These days, there’s considerable talk and hoopla surrounding artificial intelligence/AI. Tech companies on a worldwide basis are talking about how their products are complying with AI requirements.
And that includes Rambus with its lineup of new GDDR6 and HBM2 PHYs. These products provide SoC and system designers the right solutions to move onward with next generation AI, data center, ADAS, and 5G projects, among others with high speed data rates.
Meanwhile, one legal expert is casting a modicum of doubt. This is making some AI leaders to stop and scratch their heads and wonder what it means to them and their products.
The question being posed is this: “Is it too early to start thinking about regulating artificial intelligence?”
You ask, what regulations? What is there to regulate about AI?

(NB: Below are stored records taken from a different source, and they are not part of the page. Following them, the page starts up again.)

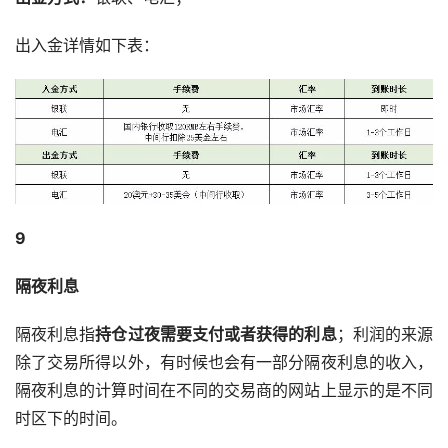
出入金详情如下表：
9
隔夜利息
隔夜利息指
持仓过夜需要支付或者获得的利息
；利润的来源
除了交易所得以外，有时候也会有一部分隔夜利息的收入，
隔夜利息的计算时间在不同的交易商的网站上显示的是不同
时区下的时间。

Those questions and associated arguments are reported in security editor Warwick Ashford’s article in ComputerWeekly.com. Ashford centers his piece on an earlier talk that Dr. Karsten Kinast made at the European Identify & Cloud Conference 2019. Dr. Kinast is described as a legal expert and fellow analyst at KuppingerCole, an international analyst organization.
Referring to AI in a universal sense, Dr. Kinast prefaced his argument for AI regulations by saying that regulation needs to be introduced as soon as possible in order to ensure that AI brings maximum benefit to society.
It is the strong belief of Dr. Kinast that it’s important to assure positive AI goals are reached. But then he also cautions that “no single technology company or small set of tech companies is allowed to dominate setting the rules and the agenda for AI.”
Ashford writes that inroads are being made along those lines. He reports that in early April 2019, the European Commission (EC) published a set of principles around the ethical application of AI. Plus, it announced a major pilot in which the guidelines will be applied.
Dr. Kinast argued that these EC actions are not enough, but that more must be done on a global scale. “Once truly self-learning AI is a reality, it will be too late to start trying to regulate it.
As an added precaution, he said that “we need to guard against AI regulating us in the same way technology is already regulating how we communicate, how we think, how we look for solutions to problems and how we interact with others.